The Tur'an density of an $r$-uniform hypergraph $H$ is $$\lim\limits_{n\rightarrow\infty}\frac{ex(n,H)}{n\choose r}$$.
It is known that this is well defined. To prove this, it is enough to show that the sequence $$\left\{\frac{ex(n,H)}{n\choose r}\right\}$$ is a decreasing sequence. I want to prove this statement. I start my argument this way. Let $G$ be an $(n+1)$-vertex, $H$-free and $r$-uniform hypergraph such that $e(G)=ex(n+1,H)$. Then deleting a vertex from $G$, results an $r$-uniform $H$-free hypergraph, and hence $$\sum\limits_{|V(U)|=n}e(u)\leq (n+1)ex(n,H),$$ and hence an upper bound $\sum\limits_{|V(U)|=n}e(u)$ is found. If I can verify that $$(n+1-r)e(G)=\sum\limits_{|V(U)|=n}e(u),$$ then obviously I can get the inequality $$\frac{ex(n+1,H)}{n+1\choose r}\leq \frac{ex(n,H)}{n\choose r},$$ and finish the proof. But why is the above equality holds? or is this a wrong claim?
For simplicity assume that $r=2$, i.e. we are considering graphs. Our goal is to show that $$\frac{\text{ex}(n+1,H)}{\binom{n+1}{2}}\leq \frac{\text{ex}(n,H)}{\binom{n}{2}}.$$
Let $G$ be an $(n+1)$-vertex graph which is $H$-free. For any $S\subset V(G): |S|=n$ one can consider the graph $G[S]$ which is also $H$-free. Since $G[S]$ is an $n$-vertex graph, then $$\frac{e(G[S])}{\binom{n}{2}}\leq \frac{\text{ex}(n,H)}{\binom{n}{2}}.$$
One can vary this uniformly over all $S\subset V(G):|S|=n$ and the LHS is gonna be $\frac{e(G)}{\binom{n+1}{2}}$.

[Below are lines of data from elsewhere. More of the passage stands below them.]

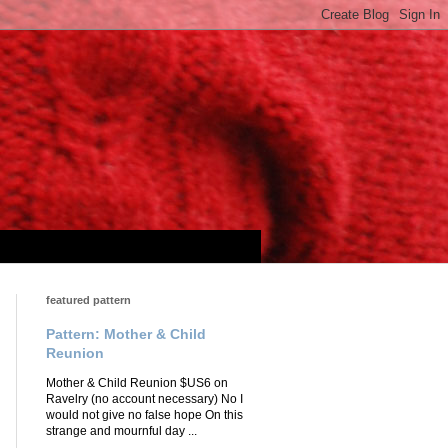
featured pattern
Pattern: Mother & Child
Reunion
Mother & Child Reunion $US6 on
Ravelry (no account necessary) No I
would not give no false hope On this
strange and mournful day ...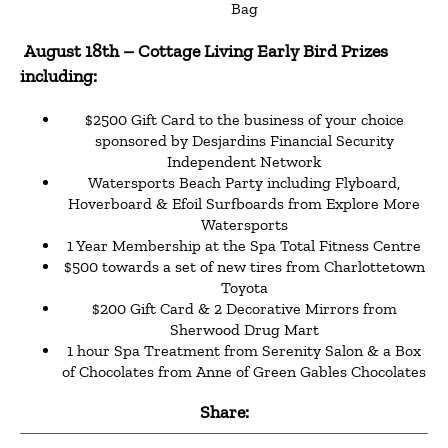
Bag
August 18th
– Cottage Living Early Bird Prizes
including:
$2500 Gift Card to the business of your choice
sponsored by Desjardins Financial Security
Independent Network
Watersports Beach Party including Flyboard,
Hoverboard & Efoil Surfboards from Explore More
Watersports
1 Year Membership at the Spa Total Fitness Centre
$500 towards a set of new tires from Charlottetown
Toyota
$200 Gift Card & 2 Decorative Mirrors from
Sherwood Drug Mart
1 hour Spa Treatment from Serenity Salon & a Box
of Chocolates from Anne of Green Gables Chocolates
Share: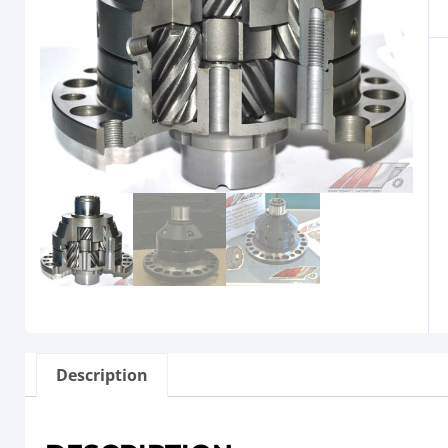
Description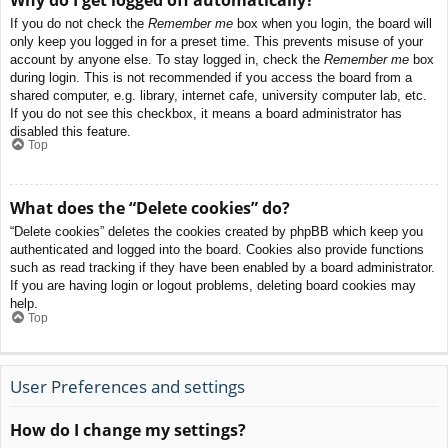
If you do not check the
Remember me
box when you login, the board will
only keep you logged in for a preset time. This prevents misuse of your
account by anyone else. To stay logged in, check the
Remember me
box
during login. This is not recommended if you access the board from a
shared computer, e.g. library, internet cafe, university computer lab, etc.
If you do not see this checkbox, it means a board administrator has
disabled this feature.
Top
What does the “Delete cookies” do?
“Delete cookies” deletes the cookies created by phpBB which keep you
authenticated and logged into the board. Cookies also provide functions
such as read tracking if they have been enabled by a board administrator.
If you are having login or logout problems, deleting board cookies may
help.
Top
User Preferences and settings
How do I change my settings?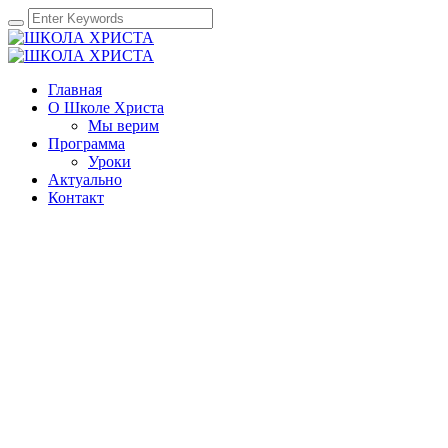
Главная
О Школе Христа
Мы верим
Программа
Уроки
Актуально
Контакт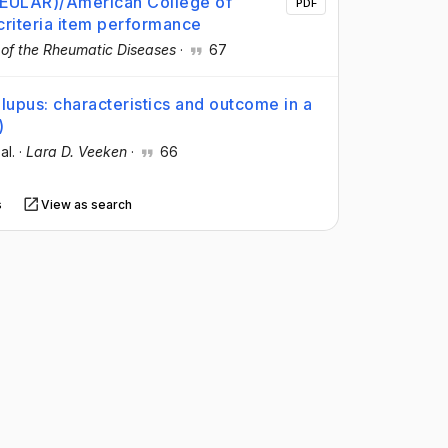
(EULAR)/American College of
PDF
criteria item performance
 of the Rheumatic Diseases
·
67
lupus: characteristics and outcome in a
)
 al.
·
Lara D. Veeken
·
66
s
View as search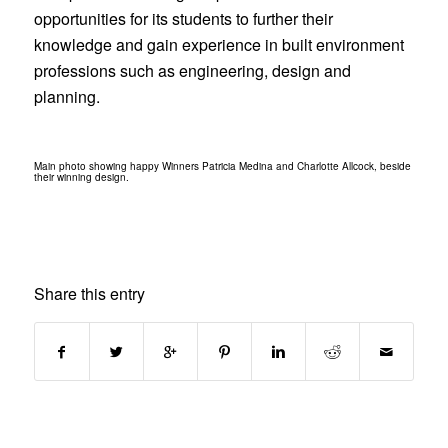
opportunities for its students to further their
knowledge and gain experience in built environment
professions such as engineering, design and
planning.
Main photo showing happy Winners Patricia Medina and Charlotte Allcock, beside
their winning design.
Share this entry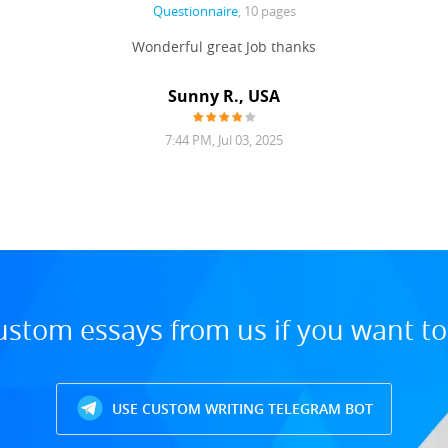
Questionnaire
, 10 pages
Wonderful great Job thanks
Sunny R., USA
7:44 PM, Jul 03, 2025
ustom essays from us if you want t
USE CUSTOM WRITING TELEGRAM BOT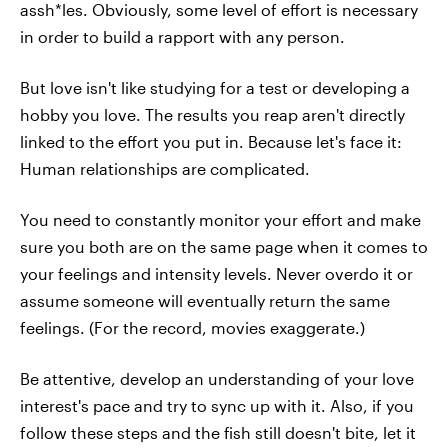
assh*les. Obviously, some level of effort is necessary
in order to build a rapport with any person.
But love isn't like studying for a test or developing a
hobby you love. The results you reap aren't directly
linked to the effort you put in. Because let's face it:
Human relationships are complicated.
You need to constantly monitor your effort and make
sure you both are on the same page when it comes to
your feelings and intensity levels. Never overdo it or
assume someone will eventually return the same
feelings. (For the record, movies exaggerate.)
Be attentive, develop an understanding of your love
interest's pace and try to sync up with it. Also, if you
follow these steps and the fish still doesn't bite, let it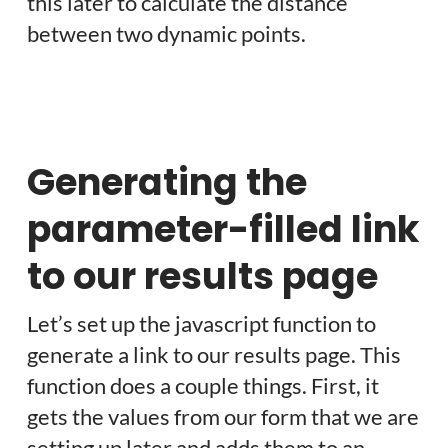
this later to calculate the distance
between two dynamic points.
Generating the
parameter-filled link
to our results page
Let’s set up the javascript function to
generate a link to our results page. This
function does a couple things. First, it
gets the values from our form that we are
setting up later and adds them to an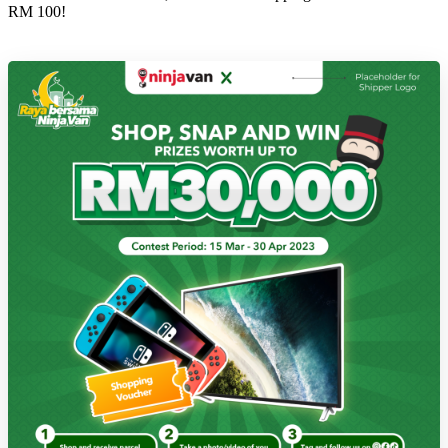
RM 100!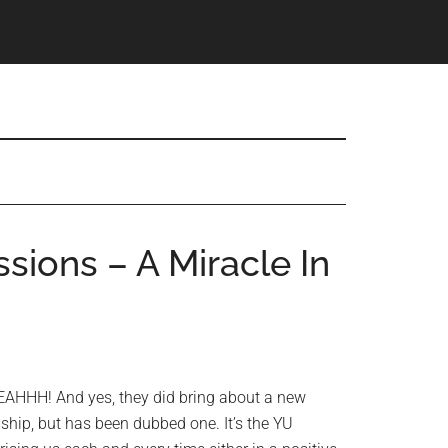
sions – A Miracle In
AHHH! And yes, they did bring about a new
lagship, but has been dubbed one. It’s the YU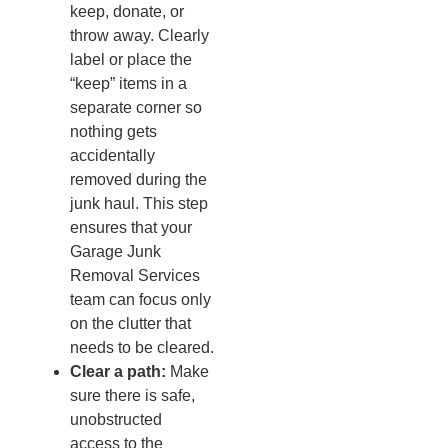
keep, donate, or
throw away. Clearly
label or place the
“keep” items in a
separate corner so
nothing gets
accidentally
removed during the
junk haul. This step
ensures that your
Garage Junk
Removal Services
team can focus only
on the clutter that
needs to be cleared.
Clear a path:
Make
sure there is safe,
unobstructed
access to the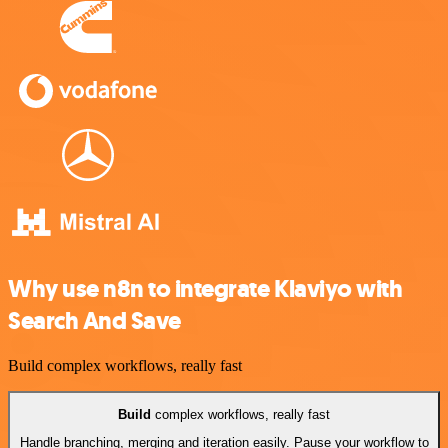
Why use n8n to integrate Klaviyo with
Search And Save
Build complex workflows, really fast
Build
complex workflows, really fast
Handle branching, merging and iteration easily. Pause your workflow to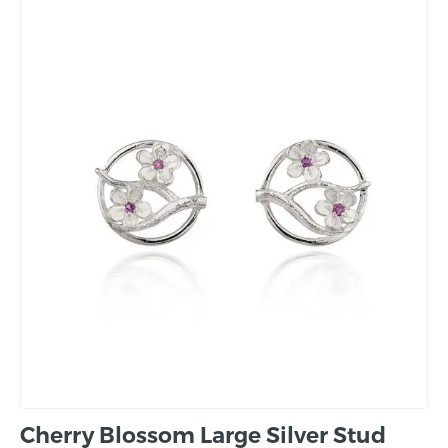
Cherry Blossom Large Silver Stud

Hence $$\frac{e(G)}{\binom{n+1}{2}}\leq \frac{\text{ex}(n,H)}{\binom{n}{2}}.$$
Since $G$ was $(n+1)$-vertex graph which is $H$-free it implies that $$\frac{\text{ex}(n+1,H)}{\binom{n+1}{2}}\leq \frac{\text{ex}(n,H)}{\binom{n}{2}}.$$
The case of general $r\geq 2$ can be handled in the same way.